A Simple Integration Architecture of Photovoltaic Plant for Consumer Electronics in LVDC Systems

Abstract

Low voltage direct current (LVDC) system with photovoltaic (PV) source typically contains multiple converters that are used to control the power flow from the PV array to DC loads leading to less end-to-end efficiency, control complexity, reliability issues, voltage regulation challenges, compactness issues, and increased system cost. In this paper, a new power flow architecture is designed for LVDC system that directly connects the PV array to consumer electronics (rated at 24 V) and employs only one front-end bidirectional DC-DC converter between the 24 V load line and the 48 V bus. The bi-directional converter manages load line voltage regulation through a 48 V bus. Under normal conditions, the PV array powers the load while seeking minimal support from the 48 V bus via bi-directional converter, while extensive power is drawn only when the PV output is insufficient for the load requirement, ensuring differential power processing.
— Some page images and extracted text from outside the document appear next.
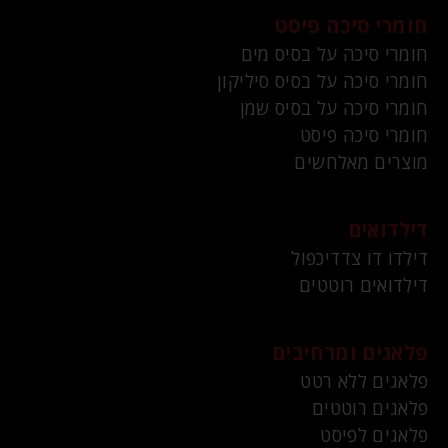
חומרי סיכה פיסט
חומרי סיכה על בסיס מים
חומרי סיכה על בסיס סיליקון
חומרי סיכה על בסיס שמן
חומרי סיכה פיסט
מוצרים מאלחשים
דילדואים
דילדו דו צדדיכפול
דילדואים רוטטים
פלאגים ומרחיבים
פלאגים ללא רטט
פלאגים רוטטים
פלאגים לפיסט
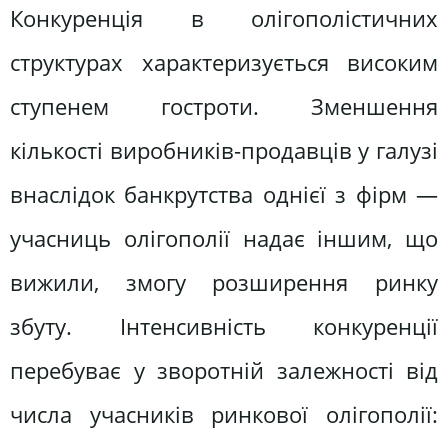
Конкуренція в олігополістичних
структурах характеризується високим
ступенем гостроти. Зменшення
кількості виробників-продавців у галузі
внаслідок банкрутства однієї з фірм —
учасниць олігополії надає іншим, що
вижили, змогу розширення ринку
збуту. Інтенсивність конкуренції
перебуває у зворотній залежності від
числа учасників ринкової олігополії:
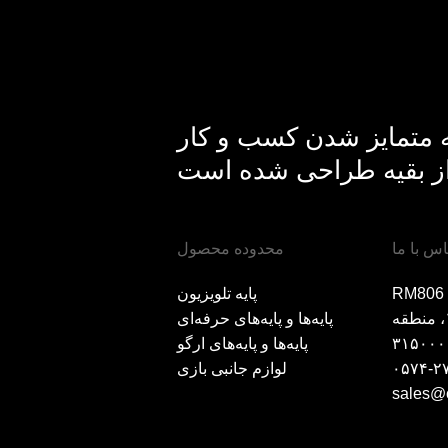
ه متمایز شدن کسب و کار
اس با ما
محدوده محصول
رج لندمارک A، میدان
پایه تلویزیون
هونگتای، جاده هایان شمالی ۱۲۳، منطقه
پایه‌ها و پایه‌های حرفه‌ای
پایه‌ها و پایه‌های ارگو
۰۵۷۴-۲
لوازم جانبی بازی
sales@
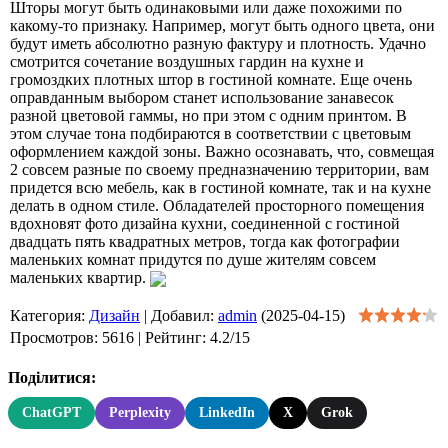
Шторы могут быть одинаковыми или даже похожими по
какому-то признаку. Например, могут быть одного цвета, они
будут иметь абсолютно разную фактуру и плотность. Удачно
смотрится сочетание воздушных гардин на кухне и
громоздких плотных штор в гостиной комнате. Еще очень
оправданным выбором станет использование занавесок
разной цветовой гаммы, но при этом с одним принтом. В
этом случае тона подбираются в соответствии с цветовым
оформлением каждой зоны. Важно осознавать, что, совмещая
2 совсем разные по своему предназначению территории, вам
придется всю мебель, как в гостиной комнате, так и на кухне
делать в одном стиле. Обладателей просторного помещения
вдохновят фото дизайна кухни, соединенной с гостиной
двадцать пять квадратных метров, тогда как фотографии
маленьких комнат придутся по душе жителям совсем
маленьких квартир.
Категория
:
Дизайн
|
Добавил
:
admin
(2025-04-15)
Просмотров
:
5616
|
Рейтинг
:
4.2
/
15
Поділитися:
ChatGPT
Perplexity
LinkedIn
X
Grok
By introducing a unique power flow layout with a simple design and eliminating intermediate converters, this architecture offers superior end-to-end efficiency, simplified control, and greater reliability compared to previous solutions. To assess theoretical efficiency, a mathematical model of the proposed architecture is also developed. Simulation tests have been conducted, which validate the fundamentals of proposed architecture and indicate its efficiency over 95% under normal weather conditions. Moreover, the comparative analysis confirms the superior capability of proposed architecture over existing ones. Finally, the functionality of the proposed architecture is verified by experimental prototype.